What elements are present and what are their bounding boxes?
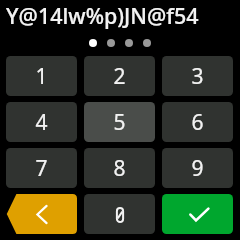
button[interactable]: 3 xyxy=(162,56,233,96)
staticText: 2 xyxy=(113,62,126,91)
staticText: 8 xyxy=(113,154,126,183)
button[interactable]: 2 xyxy=(84,56,155,96)
button[interactable]: 8 xyxy=(84,148,155,188)
staticText: 4 xyxy=(35,108,48,137)
button[interactable]: Backspace xyxy=(6,194,77,234)
button[interactable]: 5 xyxy=(84,102,155,142)
staticText: 3 xyxy=(191,62,204,91)
button[interactable]: 0 xyxy=(84,194,155,234)
button[interactable]: Confirm xyxy=(162,194,233,234)
staticText: 6 xyxy=(191,108,204,137)
staticText: 1 xyxy=(35,62,48,91)
staticText: Y@14lw%p)JN@f54 xyxy=(6,1,240,30)
button[interactable]: 1 xyxy=(6,56,77,96)
button[interactable]: 9 xyxy=(162,148,233,188)
staticText: 9 xyxy=(191,154,204,183)
button[interactable]: 7 xyxy=(6,148,77,188)
button[interactable]: 4 xyxy=(6,102,77,142)
button[interactable]: 6 xyxy=(162,102,233,142)
staticText: 7 xyxy=(35,154,48,183)
staticText: 5 xyxy=(113,108,126,137)
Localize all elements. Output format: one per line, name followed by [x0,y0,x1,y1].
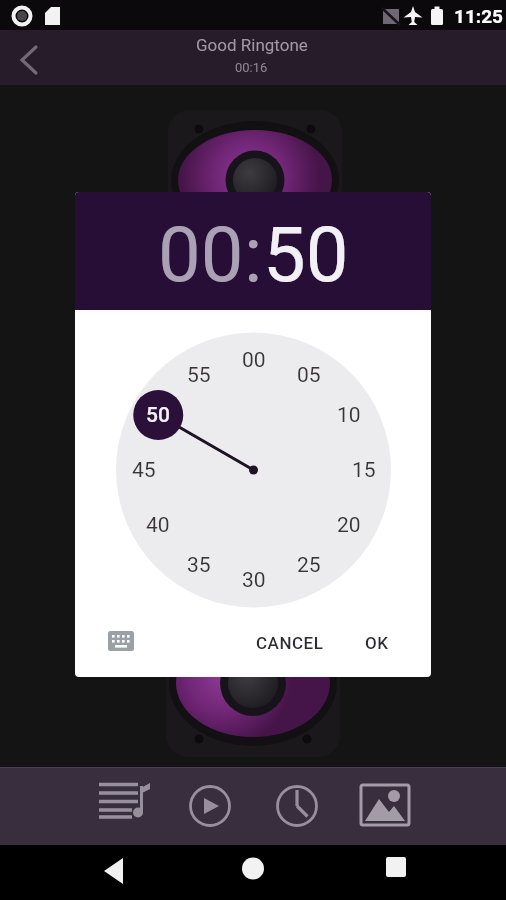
staticText: 00 [158,210,244,299]
button[interactable]: 00 [232,347,276,373]
staticText: 40 [146,513,170,538]
button[interactable] [184,780,236,832]
staticText: 45 [132,458,156,483]
button[interactable]: 10 [327,402,371,428]
staticText: 30 [242,568,266,593]
button[interactable] [271,780,323,832]
staticText: 00 [242,348,266,373]
button[interactable]: 25 [287,552,331,578]
button[interactable]: OK [347,622,407,664]
button[interactable] [95,857,135,885]
button[interactable] [97,780,149,832]
button[interactable]: 05 [287,362,331,388]
button[interactable]: CANCEL [242,622,338,664]
staticText: : [244,210,263,299]
staticText: 55 [187,363,211,388]
staticText: 11:25 [454,5,503,27]
staticText: 50 [263,210,349,299]
button[interactable] [376,857,416,885]
button[interactable] [106,626,136,656]
staticText: 15 [352,458,376,483]
button[interactable] [359,780,411,832]
button[interactable] [8,43,48,79]
button[interactable]: 15 [342,457,386,483]
staticText: 20 [337,513,361,538]
button[interactable]: 45 [122,457,166,483]
button[interactable] [233,857,273,885]
button[interactable]: 50 [136,402,180,428]
button[interactable]: 35 [177,552,221,578]
staticText: 10 [337,403,361,428]
staticText: 25 [297,553,321,578]
staticText: Good Ringtone [196,35,308,55]
button[interactable]: 20 [327,512,371,538]
staticText: CANCEL [256,633,324,653]
staticText: OK [365,633,389,653]
button[interactable]: 40 [136,512,180,538]
staticText: 50 [146,403,170,428]
staticText: 05 [297,363,321,388]
button[interactable]: 55 [177,362,221,388]
button[interactable]: 30 [232,567,276,593]
staticText: 35 [187,553,211,578]
staticText: 00:16 [235,60,268,75]
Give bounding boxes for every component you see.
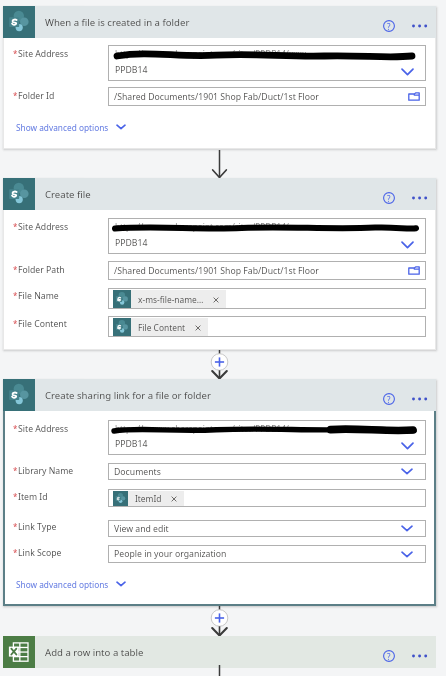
staticText: When a file is created in a folder (45, 16, 190, 29)
staticText: * (13, 48, 18, 59)
button[interactable]: Insert a new step (216, 611, 231, 626)
staticText: Site Address (18, 221, 69, 233)
staticText: x-ms-file-name… (138, 294, 204, 305)
button[interactable]: Help (381, 648, 397, 664)
button[interactable]: When a file is created in a folder (3, 6, 436, 38)
staticText: /Shared Documents/1901 Shop Fab/Duct/1st… (114, 265, 319, 277)
button[interactable]: https://xxxxxx.sharepoint.com/sites/PPDB… (108, 45, 426, 81)
staticText: Site Address (18, 48, 69, 60)
staticText: Link Scope (18, 547, 62, 559)
staticText: PPDB14 (115, 64, 148, 76)
button[interactable]: People in your organization (108, 545, 426, 563)
staticText: https://xxxxxx.sharepoint.com/sites/PPDB… (115, 221, 307, 232)
button[interactable]: Add a row into a table (3, 636, 436, 668)
button[interactable]: https://xxxxxx.sharepoint.com/sites/PPDB… (108, 420, 426, 455)
staticText: * (13, 318, 18, 329)
button[interactable]: Create sharing link for a file or folder (3, 379, 436, 411)
staticText: Folder Path (18, 264, 65, 276)
staticText: ? (387, 193, 391, 204)
staticText: https://xxxxxx.sharepoint.com/sites/PPDB… (115, 423, 307, 434)
staticText: https://xxxxxx.sharepoint.com/sites/PPDB… (115, 48, 307, 59)
staticText: Add a row into a table (45, 646, 144, 659)
button[interactable]: More options (405, 190, 433, 206)
staticText: Folder Id (18, 90, 55, 102)
staticText: Item Id (18, 491, 48, 503)
button[interactable]: https://xxxxxx.sharepoint.com/sites/PPDB… (108, 218, 426, 254)
staticText: Documents (114, 466, 161, 478)
button[interactable]: ItemId (108, 489, 426, 507)
button[interactable]: Documents (108, 463, 426, 480)
staticText: Library Name (18, 465, 74, 477)
staticText: Create sharing link for a file or folder (45, 389, 211, 402)
staticText: * (13, 547, 18, 558)
button[interactable]: Remove (211, 295, 220, 304)
button[interactable]: Insert a new step (216, 355, 231, 370)
staticText: * (13, 423, 18, 434)
staticText: Create file (45, 188, 91, 201)
staticText: View and edit (114, 523, 169, 535)
staticText: /Shared Documents/1901 Shop Fab/Duct/1st… (114, 91, 319, 103)
staticText: ? (387, 394, 391, 405)
staticText: ? (387, 21, 391, 32)
staticText: Site Address (18, 423, 69, 435)
button[interactable]: /Shared Documents/1901 Shop Fab/Duct/1st… (108, 87, 426, 106)
staticText: * (13, 221, 18, 232)
staticText: * (13, 90, 18, 101)
staticText: * (13, 290, 18, 301)
button[interactable]: View and edit (108, 520, 426, 537)
button[interactable]: Help (381, 190, 397, 206)
staticText: * (13, 465, 18, 476)
staticText: * (13, 491, 18, 502)
staticText: File Content (138, 322, 186, 333)
button[interactable]: Show advanced options (16, 119, 126, 135)
staticText: * (13, 264, 18, 275)
staticText: File Content (18, 318, 67, 330)
staticText: * (13, 521, 18, 532)
staticText: Link Type (18, 521, 57, 533)
button[interactable]: Help (381, 391, 397, 407)
button[interactable]: More options (405, 18, 433, 34)
button[interactable]: Create file (3, 178, 436, 210)
staticText: ? (387, 651, 391, 662)
staticText: People in your organization (114, 548, 227, 560)
staticText: Show advanced options (16, 579, 109, 590)
button[interactable]: File Content (108, 316, 426, 337)
button[interactable]: Remove (193, 323, 202, 332)
button[interactable]: More options (405, 391, 433, 407)
button[interactable]: Remove (169, 494, 178, 503)
staticText: File Name (18, 290, 59, 302)
button[interactable]: /Shared Documents/1901 Shop Fab/Duct/1st… (108, 261, 426, 280)
button[interactable]: Show advanced options (16, 576, 126, 592)
button[interactable]: x-ms-file-name… (108, 288, 426, 309)
staticText: PPDB14 (115, 438, 148, 450)
staticText: PPDB14 (115, 237, 148, 249)
button[interactable]: More options (405, 648, 433, 664)
staticText: ItemId (135, 493, 162, 504)
staticText: Show advanced options (16, 122, 109, 133)
button[interactable]: Help (381, 18, 397, 34)
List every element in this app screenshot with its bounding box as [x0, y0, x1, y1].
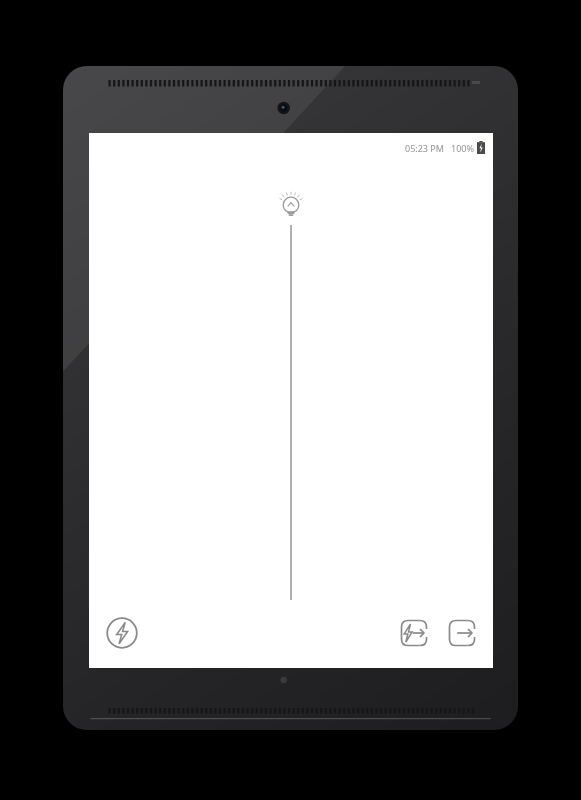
button[interactable]: Exit — [443, 614, 481, 652]
button[interactable]: Flash and exit — [395, 614, 433, 652]
button[interactable]: Pull cord — [285, 225, 297, 600]
staticText: 05:23 PM — [405, 142, 444, 154]
button[interactable]: Strobe — [103, 614, 141, 652]
button[interactable]: Toggle light — [271, 193, 311, 233]
staticText: 100% — [451, 142, 474, 154]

[PROBLEM TO SOLVE] Scan the data for the word "step" and copy every line where it shows up.

[TASK OUTPUT]
button[interactable]: Insert a new step (216, 611, 231, 626)
button[interactable]: Insert a new step (216, 355, 231, 370)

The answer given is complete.